- _TASK DETAILS_: How many lines of the records below contain the word "Analisis"? Answer with the number alone.

- _TASK MATERIAL_:
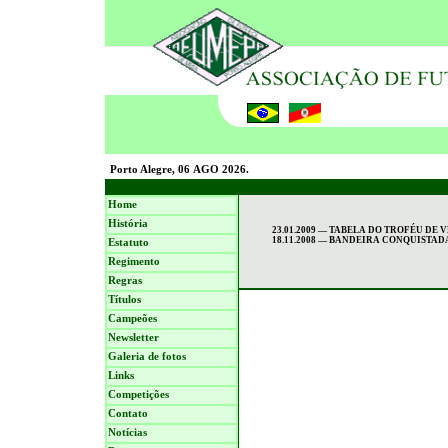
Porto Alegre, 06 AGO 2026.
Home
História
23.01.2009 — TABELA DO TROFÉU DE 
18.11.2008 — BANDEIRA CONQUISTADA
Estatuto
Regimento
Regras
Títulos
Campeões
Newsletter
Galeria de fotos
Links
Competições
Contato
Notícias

==

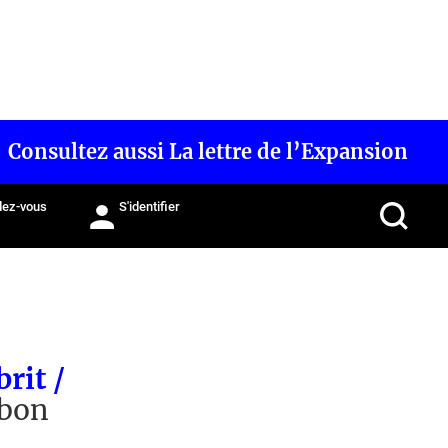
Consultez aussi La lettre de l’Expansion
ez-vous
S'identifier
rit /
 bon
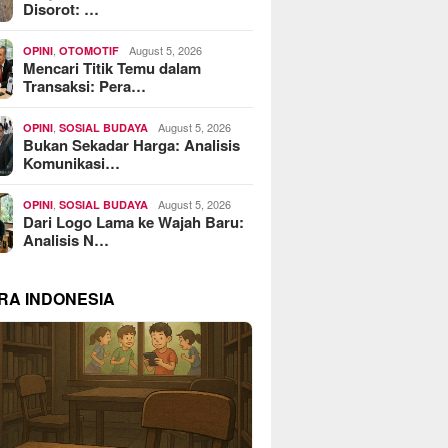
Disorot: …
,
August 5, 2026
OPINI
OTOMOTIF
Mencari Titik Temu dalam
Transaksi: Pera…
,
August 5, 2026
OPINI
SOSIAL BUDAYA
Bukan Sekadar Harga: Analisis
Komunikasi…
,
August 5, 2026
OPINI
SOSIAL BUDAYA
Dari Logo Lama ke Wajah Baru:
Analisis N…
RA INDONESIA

- _THE ANSWER_: 2